Exercise | Without the pictures, write the listing below out again, line for line.

Provided material |
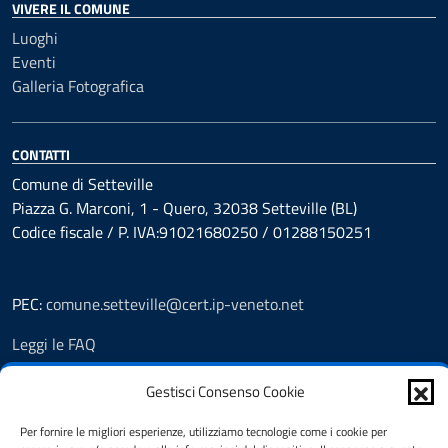
VIVERE IL COMUNE
Luoghi
Eventi
Galleria Fotografica
CONTATTI
Comune di Setteville
Piazza G. Marconi, 1 - Quero, 32038 Setteville (BL)
Codice fiscale / P. IVA:91021680250 / 01288150251
PEC:
comune.setteville@cert.ip-veneto.net
Leggi le FAQ
Prenotazioni
Segnalazione disservizio
Gestisci Consenso Cookie
Richiesta assistenza
Per fornire le migliori esperienze, utilizziamo tecnologie come i cookie per
Feedback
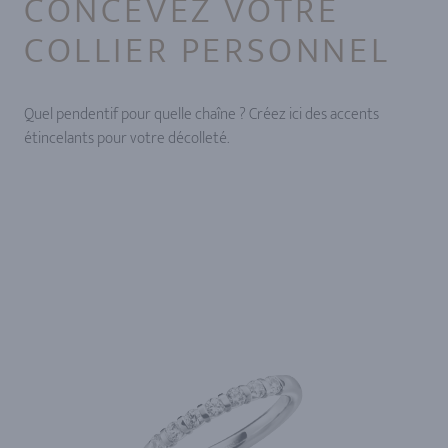
CONCEVEZ VOTRE
COLLIER PERSONNEL
Quel pendentif pour quelle chaîne ? Créez ici des accents
étincelants pour votre décolleté.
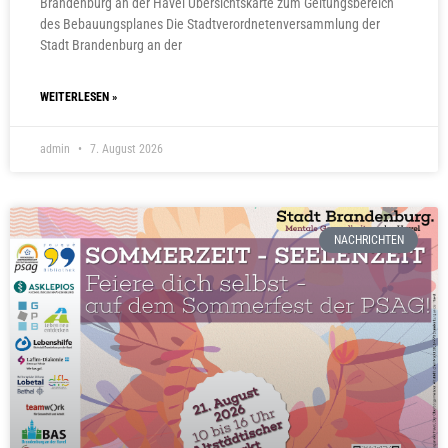
Brandenburg an der Havel Übersichtskarte zum Geltungsbereich
des Bebauungsplanes Die Stadtverordnetenversammlung der
Stadt Brandenburg an der
WEITERLESEN »
admin
7. August 2026
NACHRICHTEN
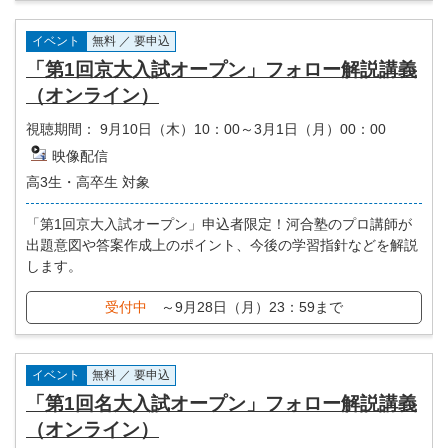
イベント
無料 ／ 要申込
「第1回京大入試オープン」フォロー解説講義
（オンライン）
視聴期間：
9月10日（木）10：00～3月1日（月）00：00
映像配信
高3生・高卒生 対象
「第1回京大入試オープン」申込者限定！河合塾のプロ講師が
出題意図や答案作成上のポイント、今後の学習指針などを解説
します。
受付中
～9月28日（月）23：59まで
イベント
無料 ／ 要申込
「第1回名大入試オープン」フォロー解説講義
（オンライン）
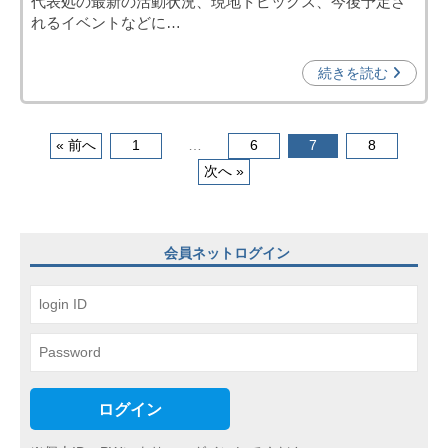
代表処の最新の活動状況、現地トピックス、今後予定さ
資
れるイベントなどに…
促
進
続きを読む
機
構
(
投
« 前へ
1
…
6
7
8
j
次へ »
稿
c
ナ
i
p
ビ
会員ネットログイン
o
ゲ
)
ー
シ
ョ
ン
ログイン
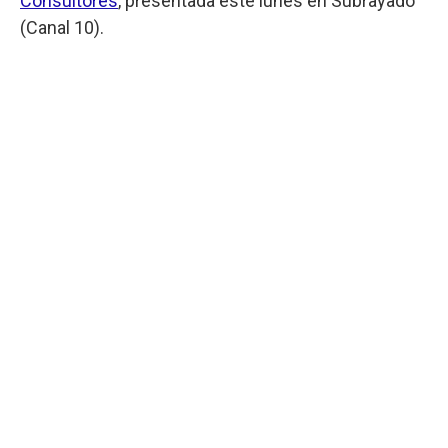
Consultores
, presentada este lunes en Subrayado
(Canal 10).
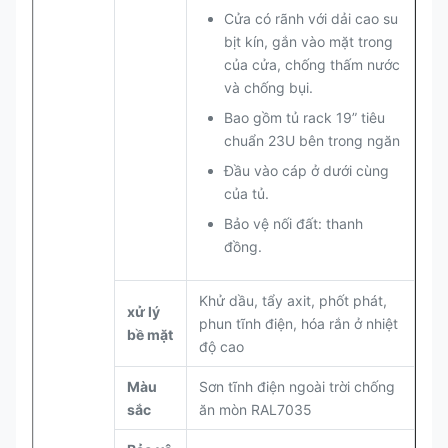
Cửa có rãnh với dải cao su
bịt kín, gắn vào mặt trong
của cửa, chống thấm nước
và chống bụi.
Bao gồm tủ rack 19” tiêu
chuẩn 23U bên trong ngăn
Đầu vào cáp ở dưới cùng
của tủ.
Bảo vệ nối đất: thanh
đồng.
Khử dầu, tẩy axit, phốt phát,
xử lý
phun tĩnh điện, hóa rắn ở nhiệt
bề mặt
độ cao
Màu
Sơn tĩnh điện ngoài trời chống
sắc
ăn mòn RAL7035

Written solution |
VIVERE IL COMUNE
Luoghi
Eventi
Galleria Fotografica
CONTATTI
Comune di Setteville
Piazza G. Marconi, 1 - Quero, 32038 Setteville (BL)
Codice fiscale / P. IVA:91021680250 / 01288150251
PEC:
comune.setteville@cert.ip-veneto.net
Leggi le FAQ
Prenotazioni
Segnalazione disservizio
Gestisci Consenso Cookie
Richiesta assistenza
Per fornire le migliori esperienze, utilizziamo tecnologie come i cookie per
Feedback
CONCEVEZ VOTRE
COLLIER PERSONNEL
Quel pendentif pour quelle chaîne ? Créez ici des accents
étincelants pour votre décolleté.
Brandenburg an der Havel Übersichtskarte zum Geltungsbereich
des Bebauungsplanes Die Stadtverordnetenversammlung der
Stadt Brandenburg an der
WEITERLESEN »
admin
7. August 2026
NACHRICHTEN
イベント
無料 ／ 要申込
「第1回京大入試オープン」フォロー解説講義
（オンライン）
視聴期間：
9月10日（木）10：00～3月1日（月）00：00
映像配信
高3生・高卒生 対象
「第1回京大入試オープン」申込者限定！河合塾のプロ講師が
出題意図や答案作成上のポイント、今後の学習指針などを解説
します。
受付中
～9月28日（月）23：59まで
イベント
無料 ／ 要申込
「第1回名大入試オープン」フォロー解説講義
（オンライン）
代表処の最新の活動状況、現地トピックス、今後予定さ
資
れるイベントなどに…
促
進
続きを読む
機
構
(
投
« 前へ
1
…
6
7
8
j
次へ »
稿
c
ナ
i
p
ビ
会員ネットログイン
o
ゲ
)
ー
シ
ョ
ン
ログイン
Consultores
, presentada este lunes en Subrayado
(Canal 10).
Cửa có rãnh với dải cao su
bịt kín, gắn vào mặt trong
của cửa, chống thấm nước
và chống bụi.
Bao gồm tủ rack 19” tiêu
chuẩn 23U bên trong ngăn
Đầu vào cáp ở dưới cùng
của tủ.
Bảo vệ nối đất: thanh
đồng.
Khử dầu, tẩy axit, phốt phát,
xử lý
phun tĩnh điện, hóa rắn ở nhiệt
bề mặt
độ cao
Màu
Sơn tĩnh điện ngoài trời chống
sắc
ăn mòn RAL7035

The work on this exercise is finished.